Avec Tenet, le metteur en scène s’attaque au thriller d’espionnage à échelle mondiale, sorte de James Bond officieux qui fait bondir ses héros d’un continent à l’autre, un mégalomane russe dans le viseur. Ce sont ces codes, aussi vieux que le genre, qui servent finalement de balises au spectateur et le préservent de la noyade. Punchlines cinglantes, décors luxueux et pléthore de personnages secondaires (purement et simplement fonctionnels) sont tels les tableaux de couloirs droits et directs – que l’on peut emprunter dans les deux sens, donc. La narration peut se tordre à l’occasion, jusqu’à superposer l’idée, l’élaboration et l’application d’une même tâche, mais l’exercice est consciemment restreint. Le long-métrage vise l’essentiel, sa trame réduite à des actions claires et définies auxquelles le metteur en scène porte un soin notable. Fidèle à sa quête obsessionnelle de réalisme, Nolan conçoit des séquences vertigineuses et finalement ludiques, mettant à contribution sa fameuse inversion temporelle. C’est là que la magie opère. « N’essayez pas de comprendre » conseille le personnage de Clémence Poésy, le même qui expose le principe au protagoniste (et donc au public). Nolan place quelques mots sur le phénomène, donne des clés rudimentaires, mais déjoue ses propres habitudes en délaissant les rouages de sa mécanique alambiquée pour valoriser l’inertie et composer un opéra avant tout sensoriel. Ainsi, il n’est pas question pour le spectateur de réviser son doctorat de physique-chimie, mais d’être submergé de sensations et ressentis intenses. Prêt à sacrifier un authentique boeing pour le plaisir des yeux, le réalisateur étreint l’idée de divertissement massif, plus encore qu’avec la série des Dark Knight. Sa tendance destructrice s’apprécie davantage car pensée comme une variable de premier plan. La caméra file à travers les espaces, ne perd rien du mouvement et de l’impact, suspendue dans les airs ou accrochée à l’habituel steadicam. Belle revanche sur ses détracteurs qui dénonçaient sa méconnaissance de l’action.
En filigrane de cette grande attraction, le blockbuster tisse une intrigue émotionnelle simple qu’il enroule autour d’enjeux démesurés. Comme si la fin du monde n’était suffisante pour motiver un quelconque investissement. Nolan réchauffe ainsi une dramaturgie glaciale, régie par un objectif global et non personnel. Par manque d’équilibre, ce bout d’intrigue peine à s’imbriquer convenablement dans ce théâtre froid qui ne requiert ni larmes ni humour. En amont, le cinéaste réunit une galerie de personnages charmants, aux interactions fortes et dynamiques. Le plus intéressant d’entre eux n’est autre qu’une réplique du metteur en scène, concepteur de scènes ahurissantes, dictionnaire ambulant et guide du protagoniste, campé par un charismatique Robert Pattinson – probablement en train de s’échauffer pour son futur Bruce Wayne de The Batman. Le héros de l’histoire est interprété par John David Washington, qui se fraye un chemin honnête à Hollywood, cette fois dans la peau d’un espion séduisant et déterminé. Kenneth Branagh, de son côté, convainc en oligarque violent, mâchoire et poings serrés, tandis que sa partenaire à l’écran, Elizabeth Debicki, apporte fraîcheur et sensibilité à ce script implacable.

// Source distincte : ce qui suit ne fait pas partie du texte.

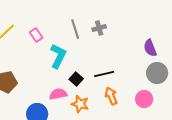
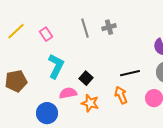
cyan L-shape: (58, 56) -> (56, 66), moved
black line: (104, 74) -> (130, 73), moved

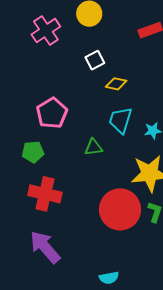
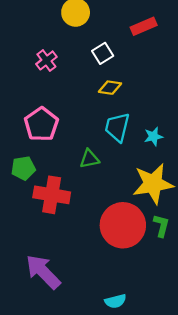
pink cross: (46, 31) -> (46, 60), moved, size x0.7
white square: (95, 60) -> (103, 53), moved
red cross: (45, 194) -> (52, 195), moved

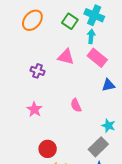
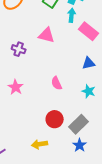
pink rectangle: (97, 58) -> (89, 31), moved
cyan star: (108, 126) -> (89, 91), moved
red circle: (48, 149) -> (55, 119), moved

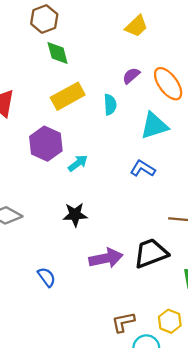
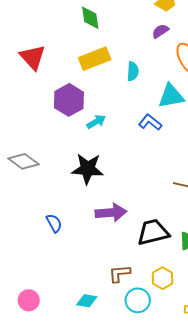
purple semicircle: (131, 76) -> (160, 31), moved
blue L-shape: (143, 169) -> (150, 122), moved
black star: (75, 215) -> (88, 169), size x1.4
black trapezoid: (151, 253) -> (153, 232), moved

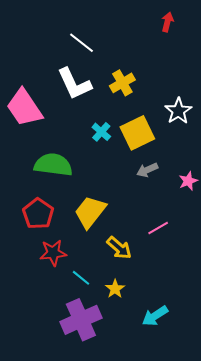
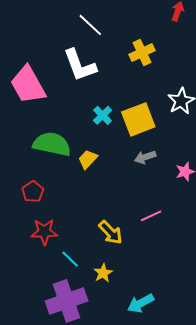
yellow cross: (122, 83) -> (142, 53), moved
yellow trapezoid: (90, 212) -> (88, 159), moved, size x0.6
red pentagon: (38, 214) -> (33, 192), size x0.7

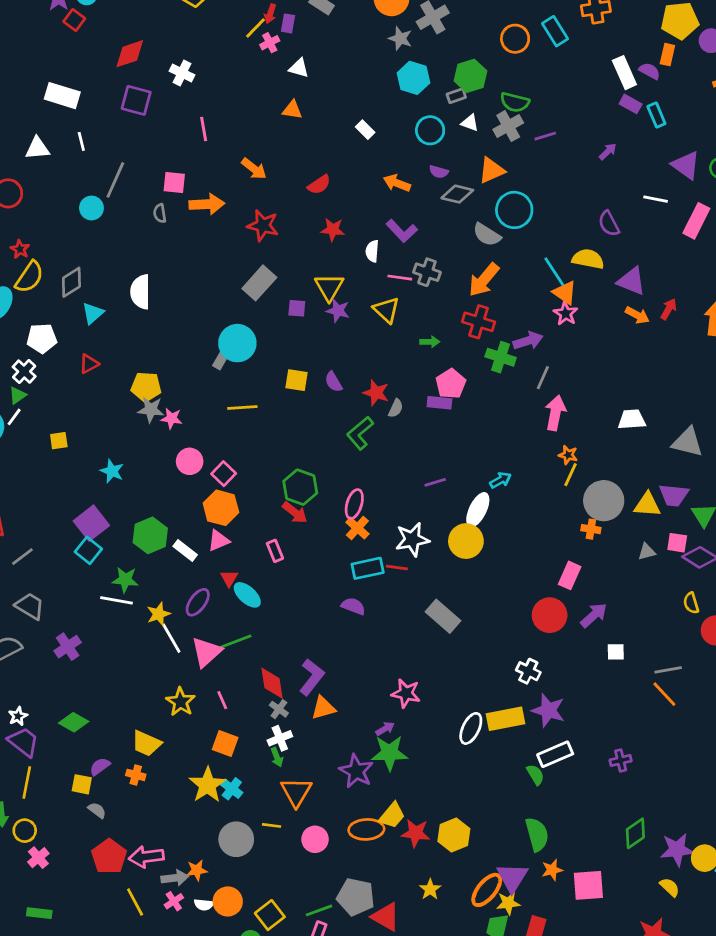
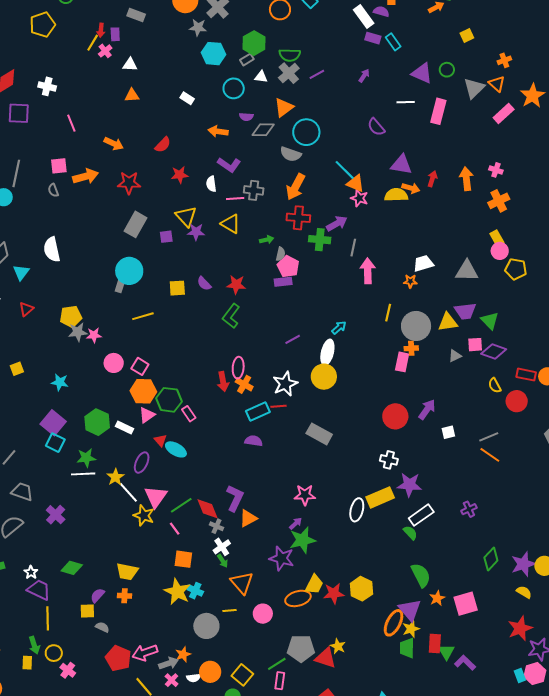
yellow semicircle: (588, 259) -> (396, 195), moved
gray semicircle: (396, 408) -> (280, 254), moved
orange star: (568, 455) -> (410, 281), moved
green hexagon: (300, 487) -> (169, 400), moved
red arrow: (295, 513) -> (223, 382), moved, turned 54
pink rectangle: (570, 575) -> (402, 362), moved
green line: (236, 641) -> (181, 505), moved
yellow star: (181, 702) -> (144, 515), moved
yellow star: (430, 889) -> (338, 646), moved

Il faut tout de même le reconnaître : Tenet n’est pas la révolution attendue, malgré les efforts de son auteur pour réinventer ses méthodes de divertissement et pour mettre en scène une action toujours plus explosive. En puisant dans ses gimmicks thématiques mais en lâchant son verbe lourd, Christopher Nolan réalise un blockbuster palpitant et fougueux, preuve d’un savoir-faire acquis lors de ses dernières aventures avec Batman. Il ne réitère donc pas l’exploit Inception, mais livre ici un hommage renversant aux films d’espionnage de son enfance – il a toujours voulu réaliser un James Bond –, étape d’un été qui se sera passé de grosses productions.